Türkiye Büyük Millet Meclisi'nden (TBMM) İstanbul depremi için çarpıcı öneriler geldi. Özellikle GSM sistemlerindeki aksaklıkların giderilmesi ve kamu yapılarının güçlendirilmesi konularına odaklanılan raporlarda, dikkat çekici tavsiyelerde bulunuldu. İstanbul'da olası bir depremde iletişimin kesilmemesi ve yapıların güvenliğinin sağlanması için alınması gereken önlemler detaylı bir şekilde ele alındı. Peki, bu öneriler neler içeriyor ve İstanbul'u nasıl etkileyecek?
İstanbul'a Dayanıklı Yönetim Merkezleri
Raporda, İstanbul'daki kamu yapıları için Kâğıthane'de kayaç zemin üzerine inşa edilmiş AKOM'a benzer, dayanıklı yönetim merkezlerinin oluşturulması önerildi. Bu merkezlerin, olası bir depremde koordinasyonun sağlanması ve kriz yönetiminin etkin bir şekilde yürütülmesi açısından hayati öneme sahip olduğu vurgulandı. Ayrıca, toplanma alanlarında baz istasyonlarının kurulması da öneriler arasında yer aldı. Bu sayede, deprem sonrası iletişimde yaşanabilecek sorunların önüne geçilmesi hedefleniyor.
Türkiye'de internet trafiğinin yüzde 70'inin İstanbul üzerinden yurt dışına açıldığı düşünüldüğünde, altyapının güçlendirilmesinin önemi daha da artıyor.

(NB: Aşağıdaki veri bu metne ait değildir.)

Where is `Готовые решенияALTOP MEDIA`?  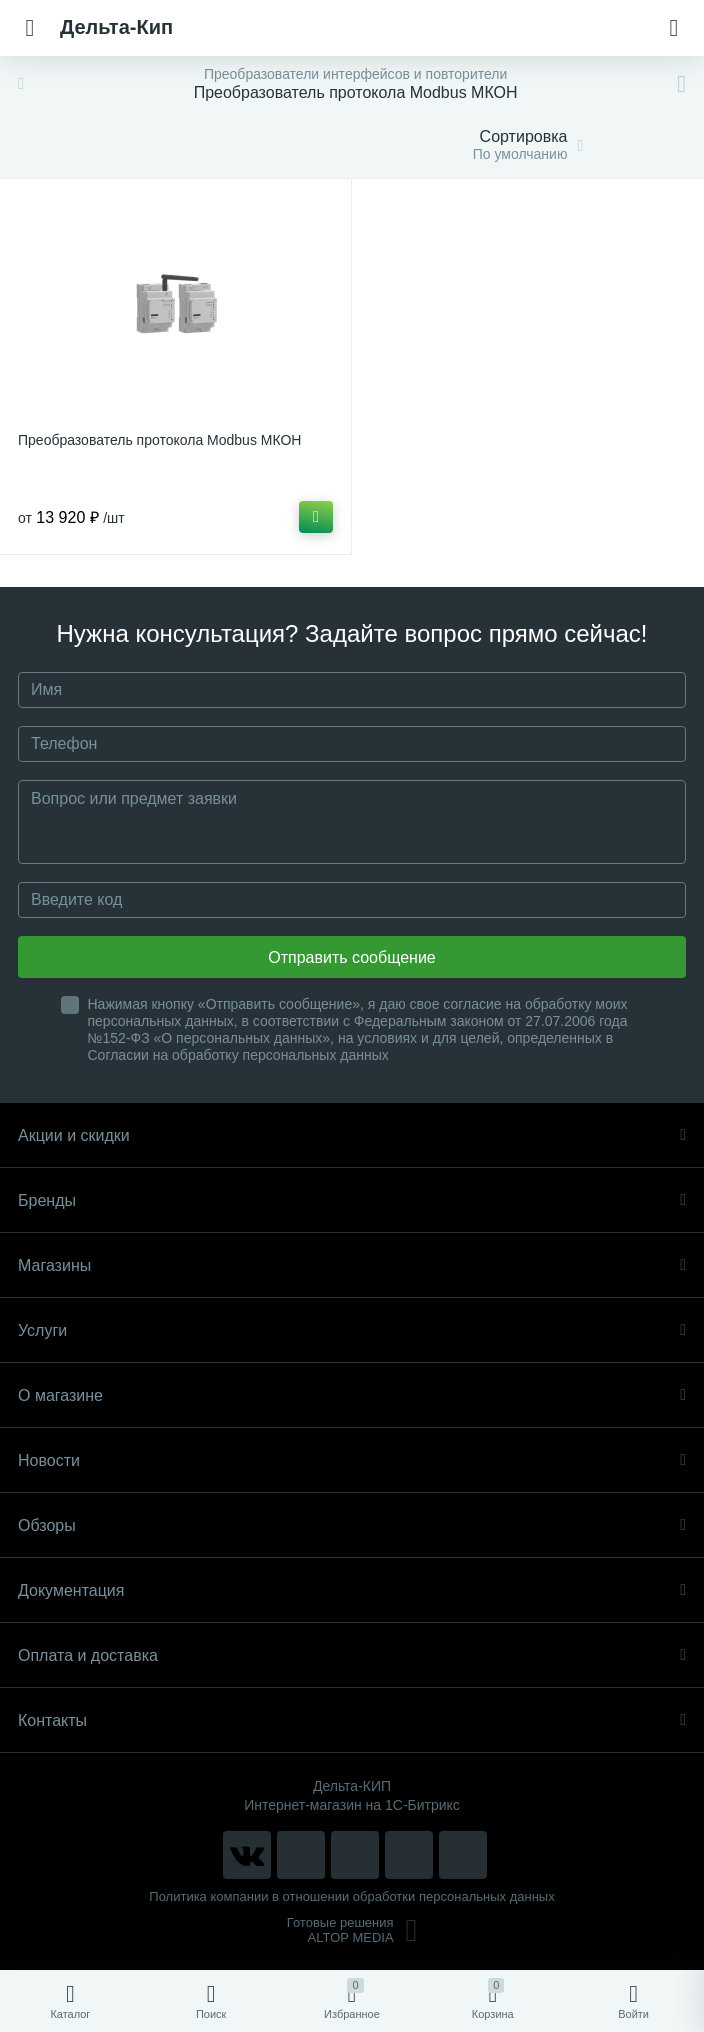 Готовые решенияALTOP MEDIA is located at coordinates (352, 1930).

Raporda, olası bir depremde bu hatlara zarar gelmemesi ve kesinti yaşanmaması için altyapının güçlendirilmesi gerektiği belirtildi. Bu kapsamda, fiber optik kabloların yer altına alınması ve alternatif güzergahlar oluşturulması gibi önlemlerin alınması öneriliyor.

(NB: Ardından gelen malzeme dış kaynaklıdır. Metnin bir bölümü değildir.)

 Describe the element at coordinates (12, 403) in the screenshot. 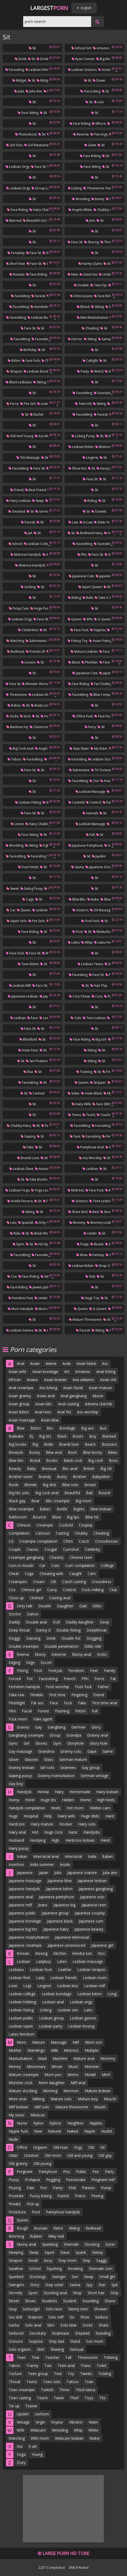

İstanbul İçin Deprem Güvenlik Sertifikası Zorunluluğu
Raporda yer alan en dikkat çekici önerilerden biri de, tüm yapılar için deprem güvenlik sertifikası (yapı kimlik kartı) zorunluluğu getirilmesi. Bu sertifika, binaların depreme dayanıklılığını gösteren bir belge olacak ve belediyeler tarafından düzenlenecek. Sertifikaların, yapı üzerinde ve dijital ortamda açık veri olarak sunulması planlanıyor. Böylece, vatandaşlar binaların deprem riskini kolayca öğrenebilecek.
Ayrıca, güçlendirme izni alan yapılarının da İstanbul Bina Kontrol ve Muayene Esasları doğrultusunda ilgili idaresince 2 yılda bir kontrol edilmesi önerildi. Bu sayede, güçlendirme çalışmalarının etkinliği ve binaların güvenliği sürekli olarak denetlenecek. Deprem riski az olan iller öncelikli olmak üzere İstanbul'dan tersine göçün teşvik edilmesi de raporda yer alan önemli bir öneri.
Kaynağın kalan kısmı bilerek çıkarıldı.